Silicon: application, chemical and physical properties

2024 Author: Angel Austin | [email protected]. Last modified: 2023-12-17 05:14

One of the most common elements in nature is silicium, or silicon. Such a wide distribution speaks of the importance and significance of this substance. This was quickly understood and adopted by people who learned how to properly use silicon for their own purposes. Its application is based on special properties, which we will talk about later.

Silicon is a chemical element

If we characterize a given element by position in the periodic system, we can identify the following important points:

Ordinal number - 14.
The period is the third small one.
Group - IV.
Subgroup - main.
The structure of the outer electron shell is expressed by the formula 3s²3p².
The element silicon is denoted by the chemical symbol Si, which is pronounced "silicium".
The oxidation states it exhibits: -4; +2; +4.
The valency of an atom is IV.
The atomic mass of silicon is 28.086.
In nature, there are three stable isotopes of this element with mass numbers 28, 29 and 30.

So the atomFrom a chemical point of view, silicon is a well-studied element, many of its various properties have been described.

Discovery history

Since it is the various compounds of the element under consideration that are very popular and massive in content in nature, from ancient times people used and knew about the properties of just many of them. Pure silicon for a long time remained beyond the knowledge of man in chemistry.

The most popular compounds used in everyday life and industry by the peoples of ancient cultures (Egyptians, Romans, Chinese, Russians, Persians and others) were precious and ornamental stones based on silicon oxide. These include:

opal;
rhinestone;
topaz;
chrysoprase;
onyx;
chalcedony and others.

It has also been customary to use quartz and quartz sand in construction since ancient times. However, elemental silicon itself remained undiscovered until the 19th century, although many scientists tried in vain to isolate it from various compounds, using catalysts, high temperatures, and even electric current.

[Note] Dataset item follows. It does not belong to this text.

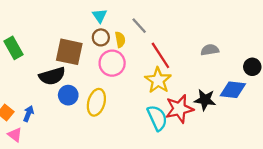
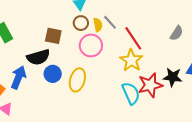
gray line: (139, 26) -> (110, 22), moved
gray semicircle: (210, 50) -> (177, 33), turned 133
brown square: (69, 52) -> (53, 36), size x0.7
blue arrow: (28, 114) -> (18, 77), moved, size x1.6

These are bright minds like:

Karl Scheele;
Gay-Lussac;
Tenar;
Humphry Davy;
Antoine Lavoisier.

Jens Jacobs Berzelius managed to successfully obtain pure silicon in 1823. To do this, he conducted an experiment on the fusion of vapors of silicon fluoride and metallic potassium. As a result, he received an amorphous modification of the element in question. The same scientist proposed a Latin name for the discovered atom.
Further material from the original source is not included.